■ **Task input**
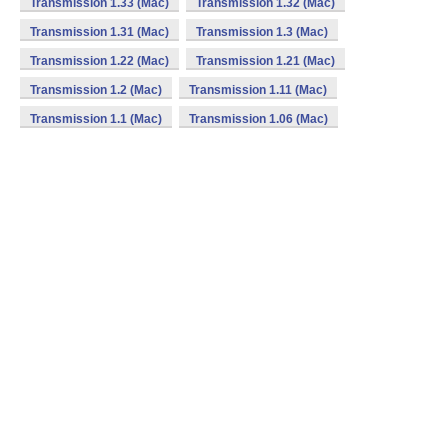
Transmission 1.33 (Mac)
Transmission 1.32 (Mac)
Transmission 1.31 (Mac)
Transmission 1.3 (Mac)
Transmission 1.22 (Mac)
Transmission 1.21 (Mac)
Transmission 1.2 (Mac)
Transmission 1.11 (Mac)
Transmission 1.1 (Mac)
Transmission 1.06 (Mac)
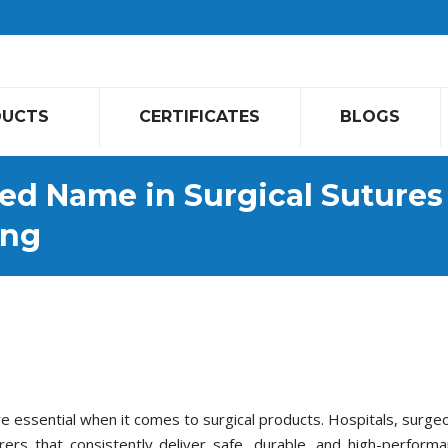
DUCTS
CERTIFICATES
BLOGS
ed Name in Surgical Sutures
ing
are essential when it comes to surgical products. Hospitals, surge
rs that consistently deliver safe, durable, and high-perform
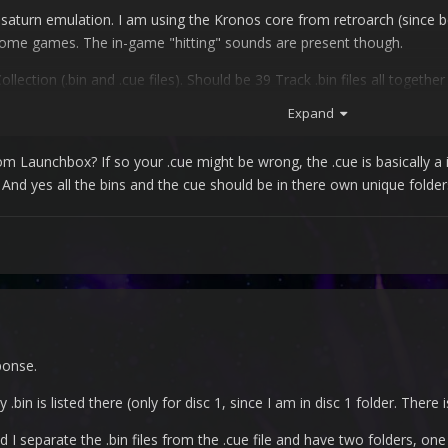
 saturn emulation. I am using the Kronos core from retroarch (since 
ome games. The in-game "hitting" sounds are present though.
ction (.bin and .cue files). Should be 39 Track .bin files all together 
Expand
om Launchbox? If so your .cue might be wrong, the .cue is basically a ind
e. And yes all the bins and the cue should be in there own unique folder
he video driver, where I hat to switch to glcore, because with Kronos 
ponse.
 .bin is listed there (only for disc 1, since I am in disc 1 folder. There i
d I separate the .bin files from the .cue file and have two folders, one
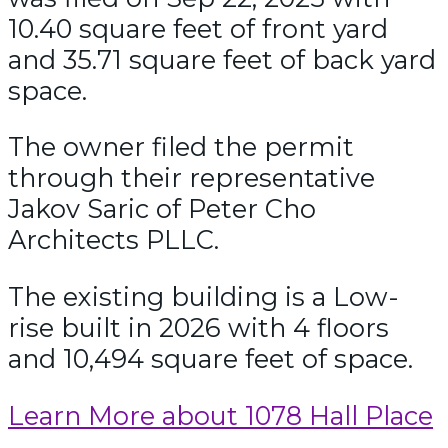
10.40 square feet of front yard
and 35.71 square feet of back yard
space.
The owner filed the permit
through their representative
Jakov Saric of Peter Cho
Architects PLLC.
The existing building is a Low-
rise built in 2026 with 4 floors
and 10,494 square feet of space.
Learn More about 1078 Hall Place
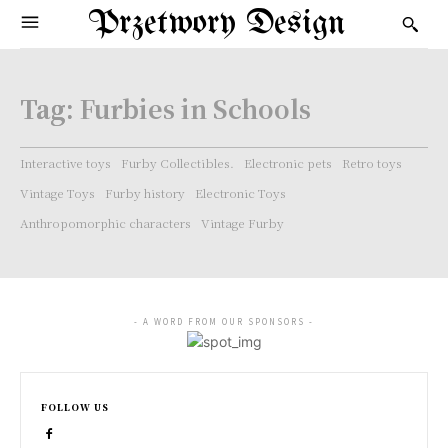
Przetwory Design
Tag:
Furbies in Schools
Interactive toys
Furby Collectibles.
Electronic pets
Retro toys
Vintage Toys
Furby history
Electronic Toys
Anthropomorphic characters
Vintage Furby
- A WORD FROM OUR SPONSORS -
FOLLOW US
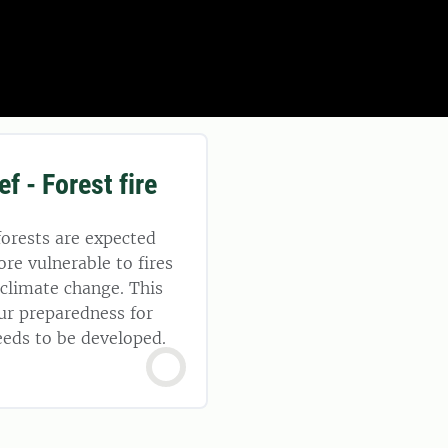
ef - Forest fire
orests are expected
e vulnerable to fires
f climate change. This
ur preparedness for
needs to be developed.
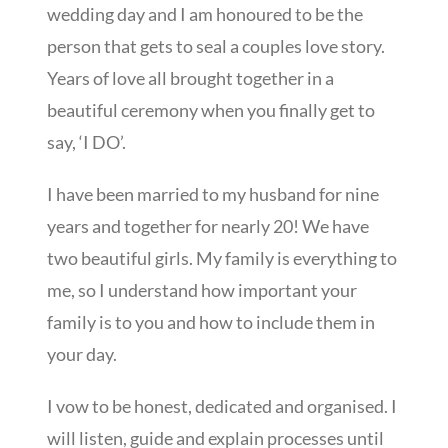
wedding day and I am honoured to be the
person that gets to seal a couples love story.
Years of love all brought together in a
beautiful ceremony when you finally get to
say, ‘I DO’.
I have been married to my husband for nine
years and together for nearly 20! We have
two beautiful girls. My family is everything to
me, so I understand how important your
family is to you and how to include them in
your day.
I vow to be honest, dedicated and organised. I
will listen, guide and explain processes until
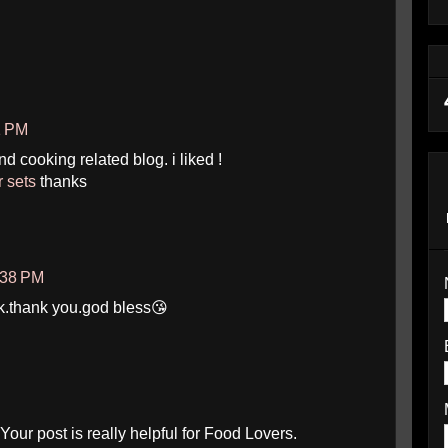
1 PM
and cooking related blog. i liked !
r sets
thanks
:38 PM
k.thank you.god bless😘
our post is really helpful for Food Lovers.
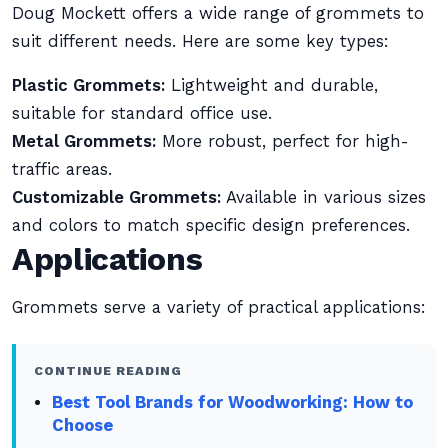
Doug Mockett offers a wide range of grommets to
suit different needs. Here are some key types:
Plastic Grommets:
Lightweight and durable,
suitable for standard office use.
Metal Grommets:
More robust, perfect for high-
traffic areas.
Customizable Grommets:
Available in various sizes
and colors to match specific design preferences.
Applications
Grommets serve a variety of practical applications:
CONTINUE READING
Best Tool Brands for Woodworking: How to
Choose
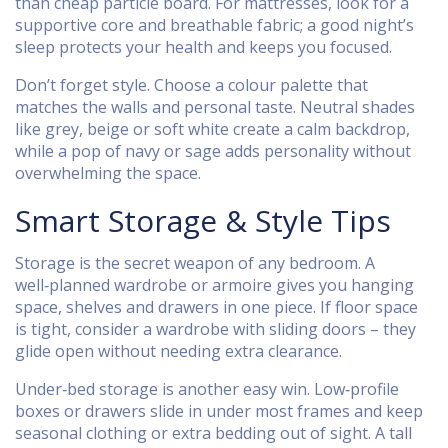
than cheap particle board. For mattresses, look for a
supportive core and breathable fabric; a good night’s
sleep protects your health and keeps you focused.
Don’t forget style. Choose a colour palette that
matches the walls and personal taste. Neutral shades
like grey, beige or soft white create a calm backdrop,
while a pop of navy or sage adds personality without
overwhelming the space.
Smart Storage & Style Tips
Storage is the secret weapon of any bedroom. A
well‑planned wardrobe or armoire gives you hanging
space, shelves and drawers in one piece. If floor space
is tight, consider a wardrobe with sliding doors – they
glide open without needing extra clearance.
Under‑bed storage is another easy win. Low‑profile
boxes or drawers slide in under most frames and keep
seasonal clothing or extra bedding out of sight. A tall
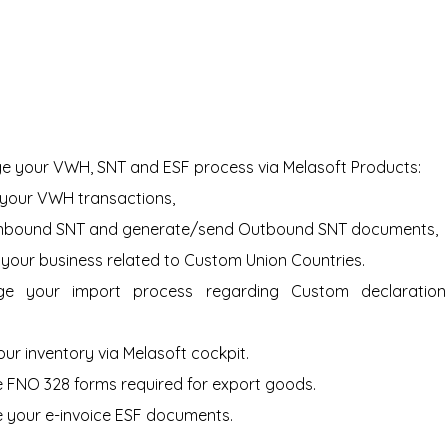
e your VWH, SNT and ESF process via Melasoft Products:
your VWH transactions,
Inbound SNT and generate/send Outbound SNT documents,
our business related to Custom Union Countries.
 your import process regarding Custom declaration 
our inventory via Melasoft cockpit.
 FNO 328 forms required for export goods.
 your e-invoice ESF documents.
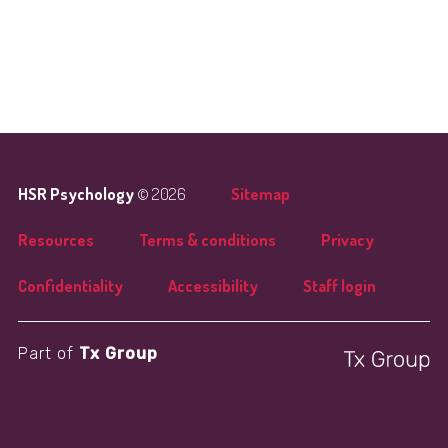
HSR Psychology
© 2026
Sitemap
Resources
Terms & conditions
Privacy
Confidentiality
Accessibility
Staff login
Part of
Tx Group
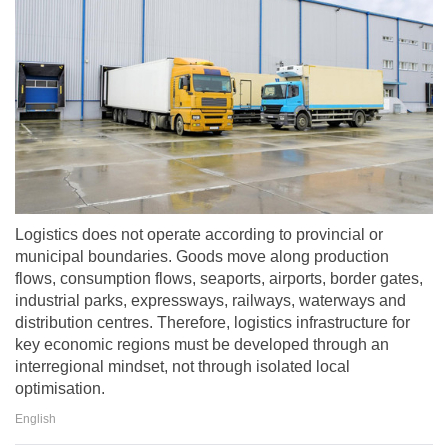
Logistics does not operate according to provincial or
municipal boundaries. Goods move along production
flows, consumption flows, seaports, airports, border gates,
industrial parks, expressways, railways, waterways and
distribution centres. Therefore, logistics infrastructure for
key economic regions must be developed through an
interregional mindset, not through isolated local
optimisation.
English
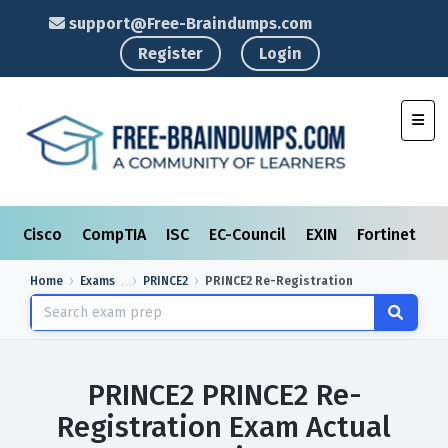
support@Free-Braindumps.com
Register
Login
Toggl
Cisco
CompTIA
ISC
EC-Council
EXIN
Fortinet
I
Home
Exams
PRINCE2
PRINCE2 Re-Registration
PRINCE2 PRINCE2 Re-
Registration Exam Actual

■ **Assignment**
Set every record down verbatim. No pictures belong in the copy.

■ **Written response**
Transmission 1.33 (Mac)
Transmission 1.32 (Mac)
Transmission 1.31 (Mac)
Transmission 1.3 (Mac)
Transmission 1.22 (Mac)
Transmission 1.21 (Mac)
Transmission 1.2 (Mac)
Transmission 1.11 (Mac)
Transmission 1.1 (Mac)
Transmission 1.06 (Mac)
DUCTS
CERTIFICATES
BLOGS
ed Name in Surgical Sutures
ing
are essential when it comes to surgical products. Hospitals, surge
rs that consistently deliver safe, durable, and high-perform
 saturn emulation. I am using the Kronos core from retroarch (since 
ome games. The in-game "hitting" sounds are present though.
ction (.bin and .cue files). Should be 39 Track .bin files all together 
Expand
om Launchbox? If so your .cue might be wrong, the .cue is basically a ind
e. And yes all the bins and the cue should be in there own unique folder
he video driver, where I hat to switch to glcore, because with Kronos 
ponse.
 .bin is listed there (only for disc 1, since I am in disc 1 folder. There i
d I separate the .bin files from the .cue file and have two folders, one
10.40 square feet of front yard
and 35.71 square feet of back yard
space.
The owner filed the permit
through their representative
Jakov Saric of Peter Cho
Architects PLLC.
The existing building is a Low-
rise built in 2026 with 4 floors
and 10,494 square feet of space.
Learn More about 1078 Hall Place
Przetwory Design
Tag:
Furbies in Schools
Interactive toys
Furby Collectibles.
Electronic pets
Retro toys
Vintage Toys
Furby history
Electronic Toys
Anthropomorphic characters
Vintage Furby
- A WORD FROM OUR SPONSORS -
FOLLOW US
ef - Forest fire
orests are expected
e vulnerable to fires
f climate change. This
ur preparedness for
needs to be developed.
wedding day and I am honoured to be the
person that gets to seal a couples love story.
Years of love all brought together in a
beautiful ceremony when you finally get to
say, ‘I DO’.
I have been married to my husband for nine
years and together for nearly 20! We have
two beautiful girls. My family is everything to
me, so I understand how important your
family is to you and how to include them in
your day.
I vow to be honest, dedicated and organised. I
will listen, guide and explain processes until
1 PM
and cooking related blog. i liked !
r sets
thanks
:38 PM
k.thank you.god bless😘
our post is really helpful for Food Lovers.
Doug Mockett offers a wide range of grommets to
suit different needs. Here are some key types:
Plastic Grommets:
Lightweight and durable,
suitable for standard office use.
Metal Grommets:
More robust, perfect for high-
traffic areas.
Customizable Grommets:
Available in various sizes
and colors to match specific design preferences.
Applications
Grommets serve a variety of practical applications:
CONTINUE READING
Best Tool Brands for Woodworking: How to
Choose
than cheap particle board. For mattresses, look for a
supportive core and breathable fabric; a good night’s
sleep protects your health and keeps you focused.
Don’t forget style. Choose a colour palette that
matches the walls and personal taste. Neutral shades
like grey, beige or soft white create a calm backdrop,
while a pop of navy or sage adds personality without
overwhelming the space.
Smart Storage & Style Tips
Storage is the secret weapon of any bedroom. A
well‑planned wardrobe or armoire gives you hanging
space, shelves and drawers in one piece. If floor space
is tight, consider a wardrobe with sliding doors – they
glide open without needing extra clearance.
Under‑bed storage is another easy win. Low‑profile
boxes or drawers slide in under most frames and keep
seasonal clothing or extra bedding out of sight. A tall
e your VWH, SNT and ESF process via Melasoft Products:
your VWH transactions,
Inbound SNT and generate/send Outbound SNT documents,
our business related to Custom Union Countries.
 your import process regarding Custom declaration 
our inventory via Melasoft cockpit.
 FNO 328 forms required for export goods.
 your e-invoice ESF documents.
HSR Psychology
© 2026
Sitemap
Resources
Terms & conditions
Privacy
Confidentiality
Accessibility
Staff login
Part of
Tx Group
Logistics does not operate according to provincial or
municipal boundaries. Goods move along production
flows, consumption flows, seaports, airports, border gates,
industrial parks, expressways, railways, waterways and
distribution centres. Therefore, logistics infrastructure for
key economic regions must be developed through an
interregional mindset, not through isolated local
optimisation.
English
support@Free-Braindumps.com
Register
Login
Toggl
Cisco
CompTIA
ISC
EC-Council
EXIN
Fortinet
I
Home
Exams
PRINCE2
PRINCE2 Re-Registration
PRINCE2 PRINCE2 Re-
Registration Exam Actual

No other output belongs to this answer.